Years ago in Huntsville, Texas just around the corner from my aunt and uncle's house was a convenience store. The sign for this store was something that cracked up my father and I for many years. It read (in all caps): BEER WINE GAS DRUGS AMMO. It is difficult to imagine anyone could want much more than that except food perhaps, but that seems implied. Still, the idea that you could liquor up, gas up and load up at the same store always gave us a little chuckle.
Wisely, the folks who make the laws in this fine state have seen fit for some time now to do whatever they can to separate guns from liquor. While this may be Texas, even we gun totin' cowpokes understand the danger inherent in mixing those two items. That could change, however.
According to a report in the Houston Chronicle, gun shows may soon be able to sell beer -- something currently prohibited at venues before, during and after such shows -- so long as the guns are not usable and no live ammunition is present. The same would go for historical reenactments with the caveat that only blanks must be used in weapons.
The proposed change, which was announced Friday and is open to public comments for 30 days, would allow locations that are owned or leased by government or nonprofit organizations, and which only show or display guns "occasionally," to to sell alcohol during those events as long as they meet three conditions: There can be no live ammunition in the facility; all guns must be "disabled and not readily convertible for use," and no guns sold can be delivered to buyers on the premises.
The proposed rule would also allow alcohol sales at historical reenactments that involve firearms, as long as the firearms are historically accurate and kept unloaded or loaded with blanks.
But that wasn't the part that piqued my interest.
Commission spokeswoman Carolyn Beck said the proposed rule change was prompted when a gun club approached the commission and asked for a reconsideration of the ban. When the commission took a closer look, she said, it concluded that "if there wasn't going to be any live ammunition, and the guns on display would be disabled, and they didn't transfer weapons to people there where the drinks were, then that wasn't such a big public safety risk."

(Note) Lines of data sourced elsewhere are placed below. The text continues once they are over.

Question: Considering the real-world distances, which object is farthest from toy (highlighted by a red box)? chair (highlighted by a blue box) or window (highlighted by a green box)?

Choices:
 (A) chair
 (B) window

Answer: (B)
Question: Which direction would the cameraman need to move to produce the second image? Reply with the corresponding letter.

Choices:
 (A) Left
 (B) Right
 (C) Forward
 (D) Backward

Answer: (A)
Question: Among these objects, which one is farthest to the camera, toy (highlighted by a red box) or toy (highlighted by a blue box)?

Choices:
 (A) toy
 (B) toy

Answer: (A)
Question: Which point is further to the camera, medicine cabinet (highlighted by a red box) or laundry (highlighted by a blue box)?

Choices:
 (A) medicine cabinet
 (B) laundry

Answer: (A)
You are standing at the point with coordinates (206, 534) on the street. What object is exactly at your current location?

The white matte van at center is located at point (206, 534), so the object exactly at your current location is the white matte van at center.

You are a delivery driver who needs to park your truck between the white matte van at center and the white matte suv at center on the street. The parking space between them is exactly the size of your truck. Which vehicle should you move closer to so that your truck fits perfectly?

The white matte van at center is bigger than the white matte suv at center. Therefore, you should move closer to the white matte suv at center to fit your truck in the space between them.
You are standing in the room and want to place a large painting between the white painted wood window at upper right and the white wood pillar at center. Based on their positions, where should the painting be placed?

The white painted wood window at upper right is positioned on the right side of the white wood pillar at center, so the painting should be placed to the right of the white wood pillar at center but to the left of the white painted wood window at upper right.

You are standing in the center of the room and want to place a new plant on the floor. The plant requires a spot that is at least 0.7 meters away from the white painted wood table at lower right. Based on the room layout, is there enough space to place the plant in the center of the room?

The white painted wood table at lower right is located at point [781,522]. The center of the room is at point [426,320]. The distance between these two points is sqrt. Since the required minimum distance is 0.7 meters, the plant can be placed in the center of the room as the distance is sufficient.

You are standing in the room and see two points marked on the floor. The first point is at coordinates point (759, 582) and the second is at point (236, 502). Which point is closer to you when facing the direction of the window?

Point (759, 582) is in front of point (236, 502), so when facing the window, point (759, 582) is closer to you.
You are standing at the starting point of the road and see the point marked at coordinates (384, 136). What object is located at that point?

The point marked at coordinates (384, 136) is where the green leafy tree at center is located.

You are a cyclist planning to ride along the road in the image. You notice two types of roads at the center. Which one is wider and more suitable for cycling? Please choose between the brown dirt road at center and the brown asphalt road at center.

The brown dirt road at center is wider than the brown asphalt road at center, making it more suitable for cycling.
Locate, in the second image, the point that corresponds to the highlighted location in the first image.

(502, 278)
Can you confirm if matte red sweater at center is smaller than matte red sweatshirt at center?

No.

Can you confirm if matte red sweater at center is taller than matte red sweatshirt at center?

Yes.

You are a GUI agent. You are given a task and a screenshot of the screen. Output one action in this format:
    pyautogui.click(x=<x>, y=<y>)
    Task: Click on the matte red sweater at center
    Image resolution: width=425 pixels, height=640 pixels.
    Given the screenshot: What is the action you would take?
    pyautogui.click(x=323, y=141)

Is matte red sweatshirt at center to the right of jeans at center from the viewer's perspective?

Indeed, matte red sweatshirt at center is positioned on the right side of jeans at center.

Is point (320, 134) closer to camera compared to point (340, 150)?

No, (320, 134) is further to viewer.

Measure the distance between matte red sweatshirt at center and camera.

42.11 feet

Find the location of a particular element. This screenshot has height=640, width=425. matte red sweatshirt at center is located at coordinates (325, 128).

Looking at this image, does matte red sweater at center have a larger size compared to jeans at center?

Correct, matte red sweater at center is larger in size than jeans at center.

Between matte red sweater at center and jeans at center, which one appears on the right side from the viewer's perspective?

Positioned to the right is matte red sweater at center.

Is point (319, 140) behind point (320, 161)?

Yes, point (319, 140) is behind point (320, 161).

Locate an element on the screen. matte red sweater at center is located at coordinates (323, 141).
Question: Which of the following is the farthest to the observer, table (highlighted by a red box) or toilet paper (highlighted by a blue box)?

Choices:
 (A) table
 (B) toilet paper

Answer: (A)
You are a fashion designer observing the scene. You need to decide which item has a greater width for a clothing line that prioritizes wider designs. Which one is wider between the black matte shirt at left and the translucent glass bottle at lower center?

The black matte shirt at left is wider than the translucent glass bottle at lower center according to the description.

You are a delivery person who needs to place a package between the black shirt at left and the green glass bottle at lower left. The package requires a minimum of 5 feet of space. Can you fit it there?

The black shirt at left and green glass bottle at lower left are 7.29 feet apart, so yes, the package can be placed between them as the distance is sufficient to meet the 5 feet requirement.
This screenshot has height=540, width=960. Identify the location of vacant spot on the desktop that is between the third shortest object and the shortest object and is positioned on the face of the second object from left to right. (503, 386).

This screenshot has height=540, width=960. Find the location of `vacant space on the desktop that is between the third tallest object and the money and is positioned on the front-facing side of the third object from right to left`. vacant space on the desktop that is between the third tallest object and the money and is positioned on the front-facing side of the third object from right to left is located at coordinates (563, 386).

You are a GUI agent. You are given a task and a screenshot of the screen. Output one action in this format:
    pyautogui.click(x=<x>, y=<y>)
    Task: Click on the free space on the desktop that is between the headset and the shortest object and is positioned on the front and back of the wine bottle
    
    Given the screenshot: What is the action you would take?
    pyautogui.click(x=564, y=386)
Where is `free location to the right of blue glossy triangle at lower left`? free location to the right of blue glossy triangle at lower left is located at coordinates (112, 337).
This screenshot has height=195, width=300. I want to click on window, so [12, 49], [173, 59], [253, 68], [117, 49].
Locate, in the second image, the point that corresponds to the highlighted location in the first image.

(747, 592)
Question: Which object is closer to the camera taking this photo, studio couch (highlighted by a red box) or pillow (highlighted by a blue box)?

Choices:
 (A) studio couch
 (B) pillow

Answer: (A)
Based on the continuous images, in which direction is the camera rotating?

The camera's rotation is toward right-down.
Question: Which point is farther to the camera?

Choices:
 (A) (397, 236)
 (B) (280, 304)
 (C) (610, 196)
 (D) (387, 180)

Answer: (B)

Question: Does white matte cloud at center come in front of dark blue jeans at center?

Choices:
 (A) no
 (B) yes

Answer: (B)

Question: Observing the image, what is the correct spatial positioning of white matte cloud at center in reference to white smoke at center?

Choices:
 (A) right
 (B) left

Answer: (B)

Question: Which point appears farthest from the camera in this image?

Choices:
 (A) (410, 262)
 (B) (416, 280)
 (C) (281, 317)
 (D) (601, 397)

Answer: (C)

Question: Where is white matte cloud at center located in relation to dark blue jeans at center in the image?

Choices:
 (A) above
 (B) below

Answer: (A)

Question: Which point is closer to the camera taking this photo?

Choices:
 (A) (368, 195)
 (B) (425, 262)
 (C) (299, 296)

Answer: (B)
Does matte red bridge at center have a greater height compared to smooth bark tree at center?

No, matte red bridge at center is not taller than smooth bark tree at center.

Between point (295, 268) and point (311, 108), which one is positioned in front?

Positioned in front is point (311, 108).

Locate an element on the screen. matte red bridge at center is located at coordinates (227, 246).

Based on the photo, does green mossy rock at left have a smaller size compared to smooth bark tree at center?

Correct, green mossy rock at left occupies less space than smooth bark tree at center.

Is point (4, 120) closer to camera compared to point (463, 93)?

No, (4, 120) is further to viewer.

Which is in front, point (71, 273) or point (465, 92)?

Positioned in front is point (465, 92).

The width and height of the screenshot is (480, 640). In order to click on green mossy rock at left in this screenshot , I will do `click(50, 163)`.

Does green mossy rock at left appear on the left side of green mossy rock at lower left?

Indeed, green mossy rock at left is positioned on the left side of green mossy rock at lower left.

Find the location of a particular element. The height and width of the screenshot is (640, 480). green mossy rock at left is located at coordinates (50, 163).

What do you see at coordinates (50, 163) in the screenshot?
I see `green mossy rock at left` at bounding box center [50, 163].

No, because nothing ever went wrong when guns and alcohol were put in the same room together (signed, old west saloons).
Beck did caution that this would not impact open carry laws which prohibit carrying a firearm into any public place that serves alcohol, something that came up during the state GOP convention.
Of course, this assumes that every rule will be followed and everyone at a show or reenactment will use alcohol responsibly. We can't possibly prevent some jackass from getting hammered before an event and going in guns blazing, but it seems only logical that every effort is made to legally separate guns and beer in any circumstance possible, unless it's an empty can being blown off of a fence railing because that's just entertaining.